# Πριν απ' τα SMS υπήρχαν τηλεγραφικοί κώδικες



## Earion (Jun 29, 2011)

We never tire of hearing that new things are really old, so it was especially pleasing to come across, in a “distillation” of his previous compilations, _Schott’s Quintessential Miscellany_ by Ben Schott (Bloomsbury, £ 12.99), a list of words used in telegrams as abbreviations of longer phrases, to save money with the carriers. The nineteenth-century equivalents of the tweeter’s “LOL” or “IMHO” seem unnervingly precise.
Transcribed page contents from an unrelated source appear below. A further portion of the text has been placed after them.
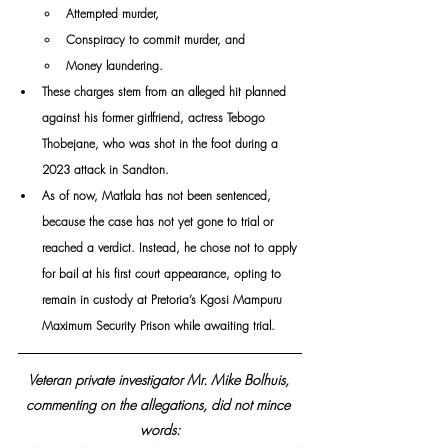
Attempted murder,
Conspiracy to commit murder, and
Money laundering.
These charges stem from an alleged hit planned 
against his former girlfriend, actress Tebogo 
Thobejane, who was shot in the foot during a 
2023 attack in Sandton.
As of now, Matlala has not been sentenced, 
because the case has not yet gone to trial or 
reached a verdict. Instead, he chose not to apply 
for bail at his first court appearance, opting to 
remain in custody at Pretoria’s Kgosi Mampuru 
Maximum Security Prison while awaiting trial.
Veteran private investigator Mr. Mike Bolhuis, 
commenting on the allegations, did not mince 
words:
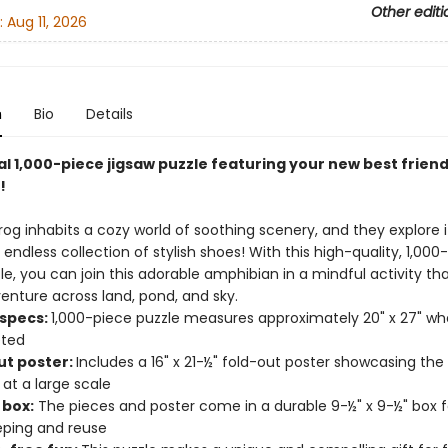
Other editi
:
Aug 11, 2026
n
Bio
Details
al 1,000-piece jigsaw puzzle featuring your new best friend
!
Frog inhabits a cozy world of soothing scenery, and they explore it
endless collection of stylish shoes! With this high-quality, 1,000
le, you can join this adorable amphibian in a mindful activity th
enture across land, pond, and sky.
 specs:
1,000-piece puzzle measures approximately 20" x 27" w
ted
ut poster:
Includes a 16" x 21-½" fold-out poster showcasing the
 at a large scale
 box:
The pieces and poster come in a durable 9-½" x 9-½" box f
ping and reuse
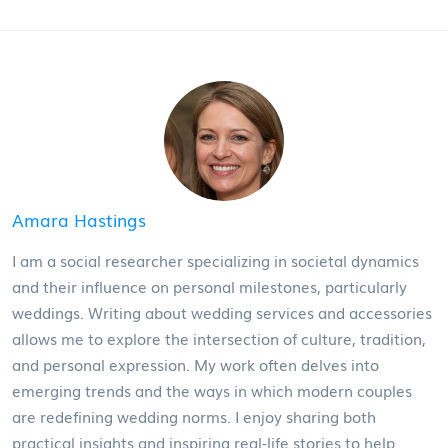
Amara Hastings
I am a social researcher specializing in societal dynamics
and their influence on personal milestones, particularly
weddings. Writing about wedding services and accessories
allows me to explore the intersection of culture, tradition,
and personal expression. My work often delves into
emerging trends and the ways in which modern couples
are redefining wedding norms. I enjoy sharing both
practical insights and inspiring real-life stories to help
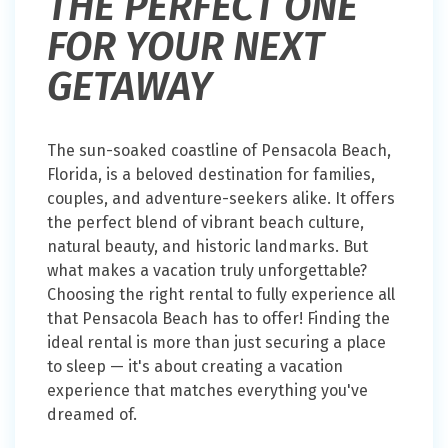
THE PERFECT ONE
FOR YOUR NEXT
GETAWAY
The sun-soaked coastline of Pensacola Beach,
Florida, is a beloved destination for families,
couples, and adventure-seekers alike. It offers
the perfect blend of vibrant beach culture,
natural beauty, and historic landmarks. But
what makes a vacation truly unforgettable?
Choosing the right rental to fully experience all
that Pensacola Beach has to offer! Finding the
ideal rental is more than just securing a place
to sleep — it's about creating a vacation
experience that matches everything you've
dreamed of.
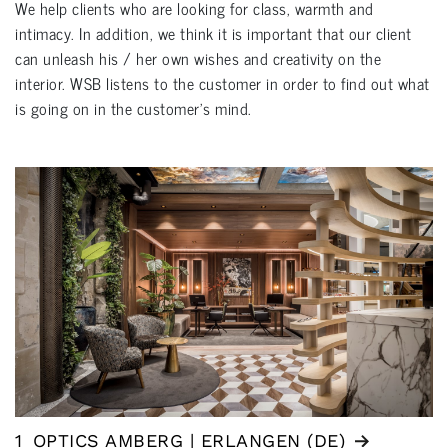
We help clients who are looking for class, warmth and
intimacy. In addition, we think it is important that our client
can unleash his / her own wishes and creativity on the
interior. WSB listens to the customer in order to find out what
is going on in the customer's mind.
1
OPTICS AMBERG | ERLANGEN (DE)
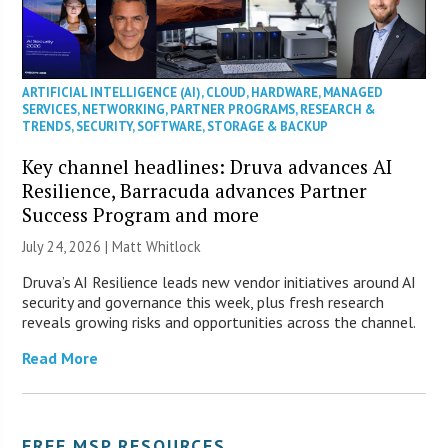
ARTIFICIAL INTELLIGENCE (AI)
,
CLOUD
,
HARDWARE
,
MANAGED
SERVICES
,
NETWORKING
,
PARTNER PROGRAMS
,
RESEARCH &
TRENDS
,
SECURITY
,
SOFTWARE
,
STORAGE & BACKUP
Key channel headlines: Druva advances AI
Resilience, Barracuda advances Partner
Success Program and more
July 24, 2026 |
Matt Whitlock
Druva’s AI Resilience leads new vendor initiatives around AI
security and governance this week, plus fresh research
reveals growing risks and opportunities across the channel.
Read More
FREE MSP RESOURCES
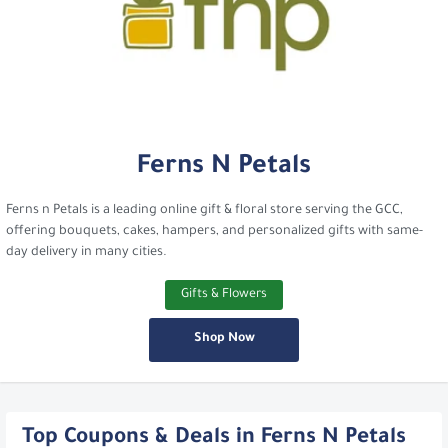
Ferns N Petals
Ferns n Petals is a leading online gift & floral store serving the GCC,
offering bouquets, cakes, hampers, and personalized gifts with same-
day delivery in many cities.
Gifts & Flowers
Shop Now
Top Coupons & Deals in Ferns N Petals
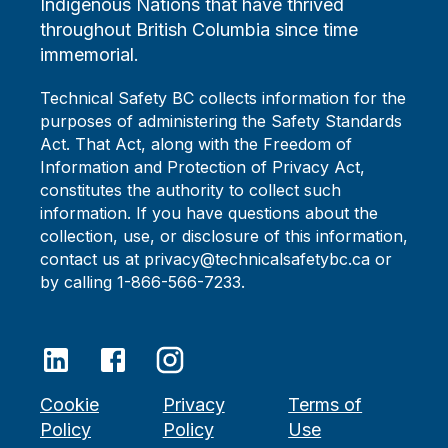
Indigenous Nations that have thrived
throughout British Columbia since time
immemorial.
Technical Safety BC collects information for the
purposes of administering the Safety Standards
Act. That Act, along with the Freedom of
Information and Protection of Privacy Act,
constitutes the authority to collect such
information. If you have questions about the
collection, use, or disclosure of this information,
contact us at privacy@technicalsafetybc.ca or
by calling 1-866-566-7233.
Cookie
Privacy
Terms of
Policy
Policy
Use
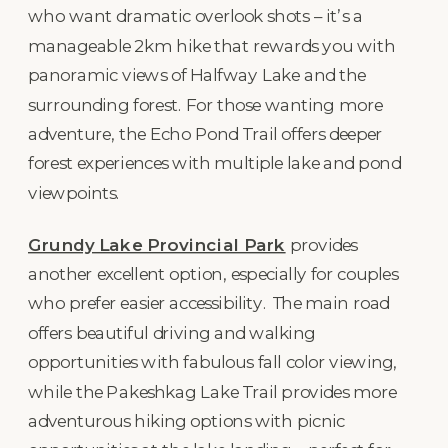
who want dramatic overlook shots – it’s a
manageable 2km hike that rewards you with
panoramic views of Halfway Lake and the
surrounding forest. For those wanting more
adventure, the Echo Pond Trail offers deeper
forest experiences with multiple lake and pond
viewpoints.
Grundy Lake Provincial Park
provides
another excellent option, especially for couples
who prefer easier accessibility. The main road
offers beautiful driving and walking
opportunities with fabulous fall color viewing,
while the Pakeshkag Lake Trail provides more
adventurous hiking options with picnic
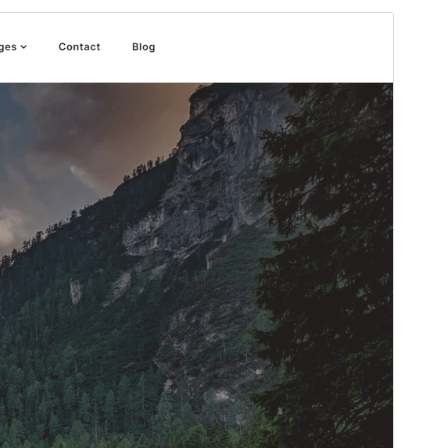
Preview
Download
Version
1.7
Last updated
ሚያዝያ 26, 2026
Active installations
200+
PHP version
5.6
Theme homepage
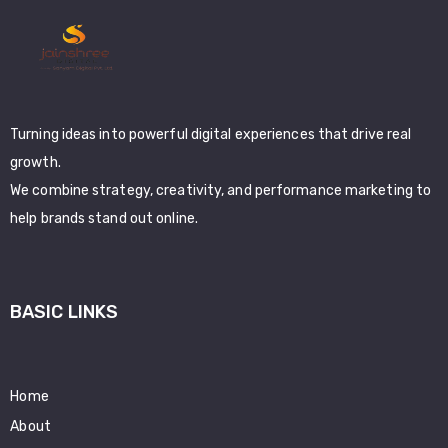
Turning ideas into powerful digital experiences that drive real
growth.
We combine strategy, creativity, and performance marketing to
help brands stand out online.
BASIC LINKS
Home
About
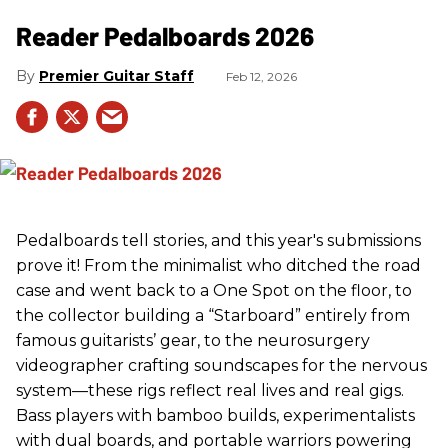
Reader Pedalboards 2026
Premier Guitar Staff
Feb 12, 2026
Pedalboards tell stories, and this year's submissions
prove it! From the minimalist who ditched the road
case and went back to a One Spot on the floor, to
the collector building a “Starboard” entirely from
famous guitarists’ gear, to the neurosurgery
videographer crafting soundscapes for the nervous
system—these rigs reflect real lives and real gigs.
Bass players with bamboo builds, experimentalists
with dual boards, and portable warriors powering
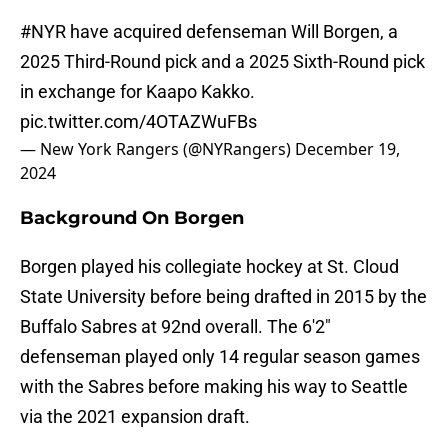
#NYR
have acquired defenseman Will Borgen, a
2025 Third-Round pick and a 2025 Sixth-Round pick
in exchange for Kaapo Kakko.
pic.twitter.com/4OTAZWuFBs
— New York Rangers (@NYRangers)
December 19,
2024
Background On Borgen
Borgen played his collegiate hockey at St. Cloud
State University before being drafted in 2015 by the
Buffalo Sabres at 92nd overall. The 6'2"
defenseman played only 14 regular season games
with the Sabres before making his way to Seattle
via the 2021 expansion draft.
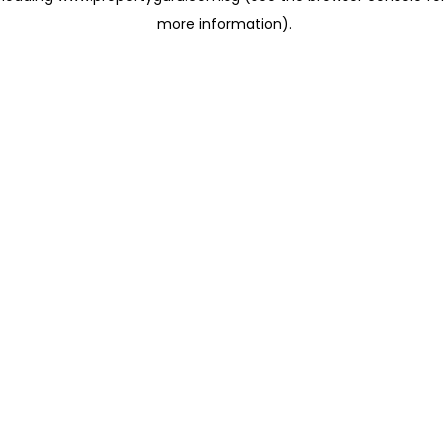
more information)
.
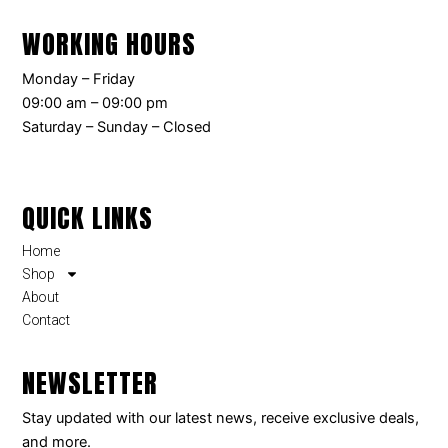
WORKING HOURS
Monday – Friday
09:00 am – 09:00 pm
Saturday – Sunday – Closed
QUICK LINKS
Home
Shop
About
Contact
NEWSLETTER
Stay updated with our latest news, receive exclusive deals,
and more.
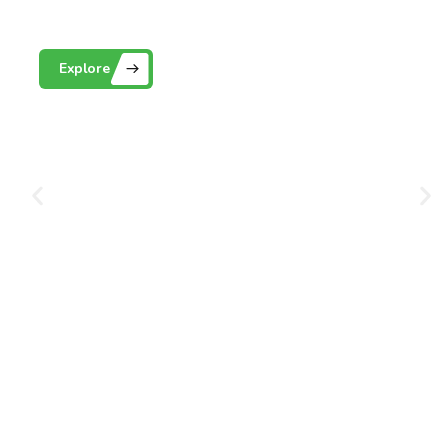
Playground Grass
Explore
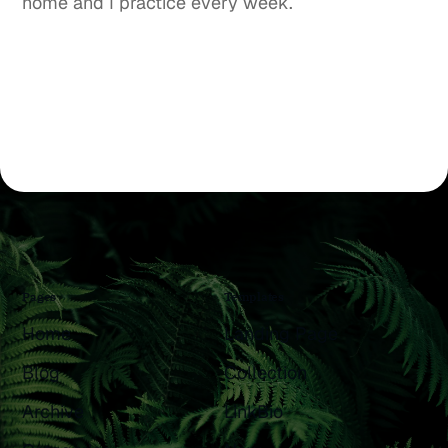
home and I practice every week.
Pages
Templates
Home
Landing Page
Blog
Collection
Archive
LinkBio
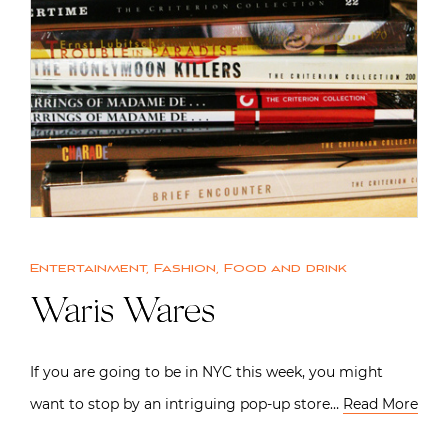
Entertainment
,
Fashion
,
Food and drink
Waris Wares
If you are going to be in NYC this week, you might
want to stop by an intriguing pop-up store…
Read More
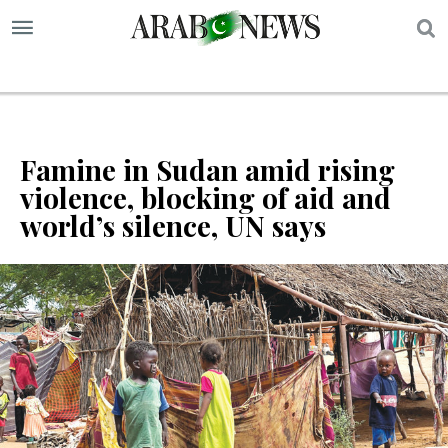
S
Famine in Sudan amid rising
violence, blocking of aid and
world’s silence, UN says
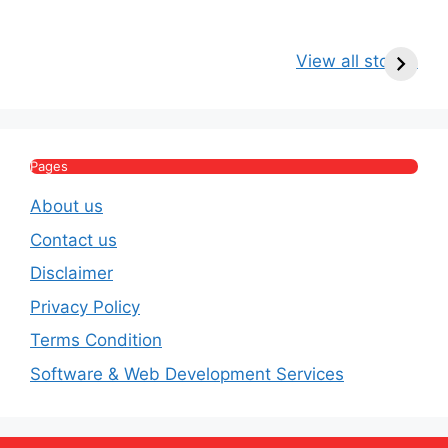
Kritika Kamra Net
Raghav Chadha:
V
Worth 2026:
Age, Wife, Net
2
View all stories
Income, Salary,
Worth & Political
P
House & Luxury
Journey
Lifestyle
E
Pages
About us
Contact us
Disclaimer
Privacy Policy
Terms Condition
Software & Web Development Services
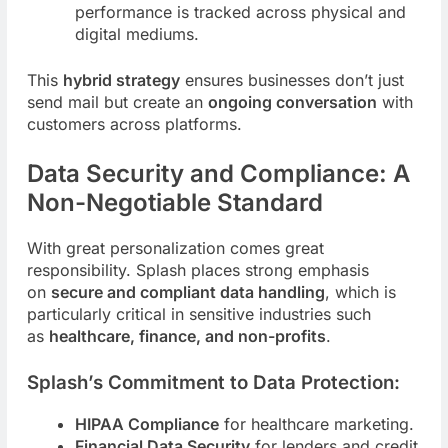
performance is tracked across physical and
digital mediums.
This
hybrid strategy
ensures businesses don’t just
send mail but create an
ongoing conversation
with
customers across platforms.
Data Security and Compliance: A
Non-Negotiable Standard
With great personalization comes great
responsibility. Splash places strong emphasis
on
secure and compliant data handling
, which is
particularly critical in sensitive industries such
as
healthcare, finance, and non-profits
.
Splash’s Commitment to Data Protection:
HIPAA Compliance
for healthcare marketing.
Financial Data Security
for lenders and credit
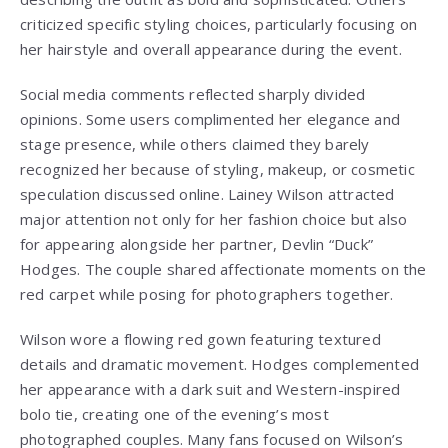
criticized specific styling choices, particularly focusing on
her hairstyle and overall appearance during the event.
Social media comments reflected sharply divided
opinions. Some users complimented her elegance and
stage presence, while others claimed they barely
recognized her because of styling, makeup, or cosmetic
speculation discussed online. Lainey Wilson attracted
major attention not only for her fashion choice but also
for appearing alongside her partner, Devlin “Duck”
Hodges. The couple shared affectionate moments on the
red carpet while posing for photographers together.
Wilson wore a flowing red gown featuring textured
details and dramatic movement. Hodges complemented
her appearance with a dark suit and Western-inspired
bolo tie, creating one of the evening’s most
photographed couples. Many fans focused on Wilson’s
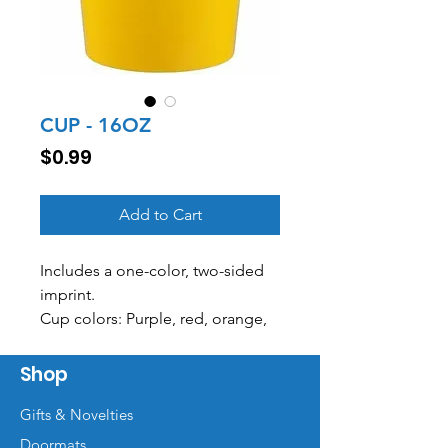
CUP - 16OZ
Price
$0.99
Add to Cart
Includes a one-color, two-sided
imprint.
Cup colors: Purple, red, orange,
neon pink, green, Carolina blue,
white, royal, yellow, clear, navy,
Shop
neon green
Gifts & Novelties
Doormats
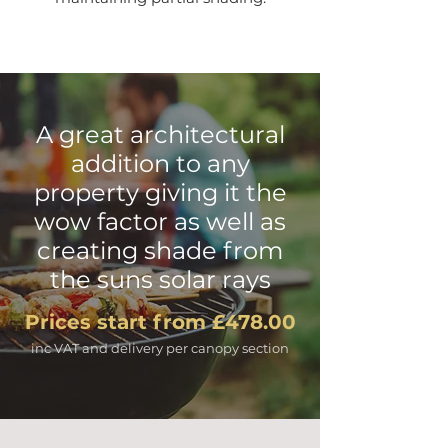
A great architectural
addition to any
property giving it the
wow factor as well as
creating shade from
the suns solar rays
Prices start from £478.00
inc VAT and delivery per canopy section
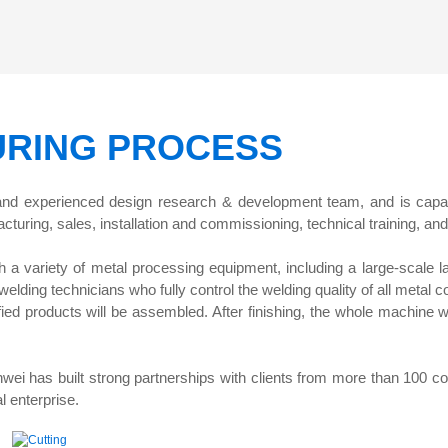
for Material Weight Tes
RING PROCESS
 and experienced design research & development team, and is capa
cturing, sales, installation and commissioning, technical training, and
h a variety of metal processing equipment, including a large-scale 
lding technicians who fully control the welding quality of all metal 
lified products will be assembled. After finishing, the whole machine 
wei has built strong partnerships with clients from more than 100 co
l enterprise.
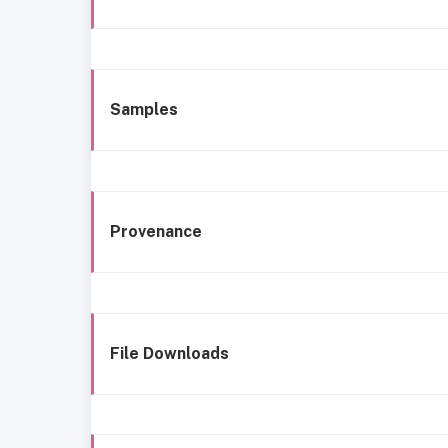
Samples
Provenance
File Downloads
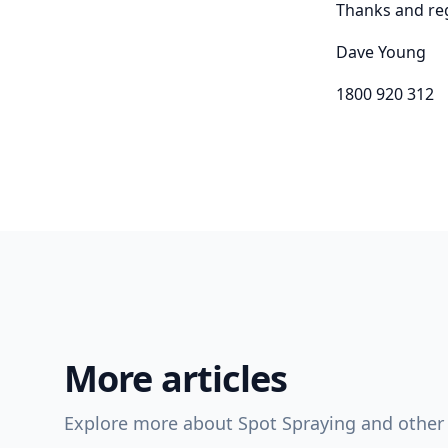
Thanks and re
Dave Young
1800 920 312
More articles
Explore more about Spot Spraying and other 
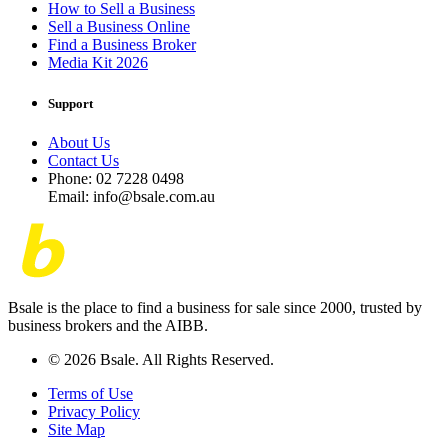
How to Sell a Business
Sell a Business Online
Find a Business Broker
Media Kit 2026
Support
About Us
Contact Us
Phone: 02 7228 0498
Email: info@bsale.com.au
Bsale is the place to find a business for sale since 2000, trusted by
business brokers and the AIBB.
© 2026 Bsale. All Rights Reserved.
Terms of Use
Privacy Policy
Site Map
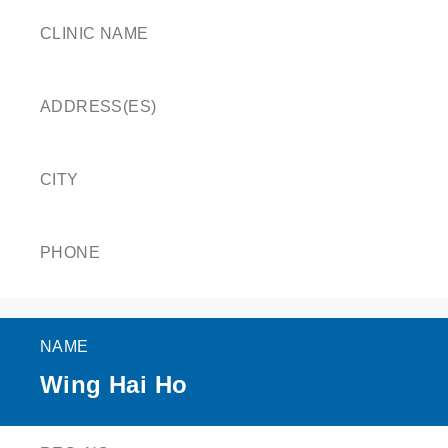
CLINIC NAME
ADDRESS(ES)
CITY
PHONE
NAME
Wing Hai Ho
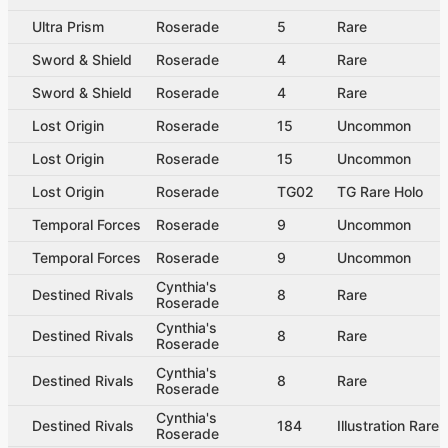
Ultra Prism
Roserade
5
Rare
Sword & Shield
Roserade
4
Rare
Sword & Shield
Roserade
4
Rare
Lost Origin
Roserade
15
Uncommon
Lost Origin
Roserade
15
Uncommon
Lost Origin
Roserade
TG02
TG Rare Holo
Temporal Forces
Roserade
9
Uncommon
Temporal Forces
Roserade
9
Uncommon
Cynthia's
Destined Rivals
8
Rare
Roserade
Cynthia's
Destined Rivals
8
Rare
Roserade
Cynthia's
Destined Rivals
8
Rare
Roserade
Cynthia's
Destined Rivals
184
Illustration Rare
Roserade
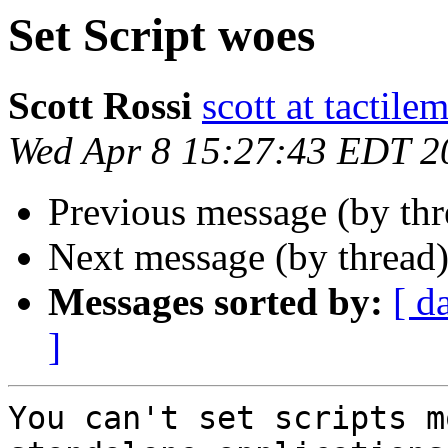
Set Script woes
Scott Rossi
scott at tactil
Wed Apr 8 15:27:43 EDT 2
Previous message (by th
Next message (by thread
Messages sorted by:
[ d
]
You can't set scripts m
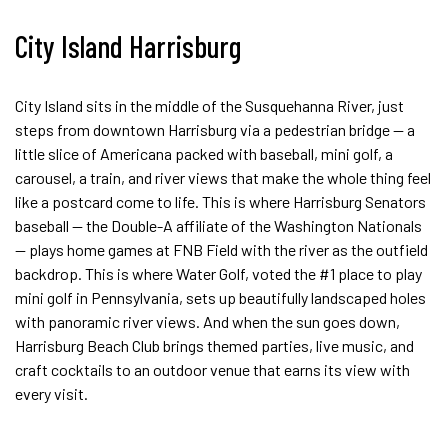
City Island Harrisburg
City Island sits in the middle of the Susquehanna River, just
steps from downtown Harrisburg via a pedestrian bridge — a
little slice of Americana packed with baseball, mini golf, a
carousel, a train, and river views that make the whole thing feel
like a postcard come to life. This is where Harrisburg Senators
baseball — the Double-A affiliate of the Washington Nationals
— plays home games at FNB Field with the river as the outfield
backdrop. This is where Water Golf, voted the #1 place to play
mini golf in Pennsylvania, sets up beautifully landscaped holes
with panoramic river views. And when the sun goes down,
Harrisburg Beach Club brings themed parties, live music, and
craft cocktails to an outdoor venue that earns its view with
every visit.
If a message read “Titmouse, but Amphimacer”, the bearer of _The Anglo-American Telegraphic Code_ (1891) would swiftly deduce that she was being told, “I accept with pleasure your invitation for the theatre tomorrow evening, but you must send my allowance immediately”. The other selections read like notes for a Victorian melodrama, including “Roselite”: “resistance is useless”; “Emication”: “the epidemic has broken out again”; and “Evidential”: “a gunpowder explosion has occurred”.

Για να χρησιμεύσει ως στοιχείο στο φάκελο «Γκρίκλις».
TLS, 17 Ιουνίου 2011, σ. 32​


----------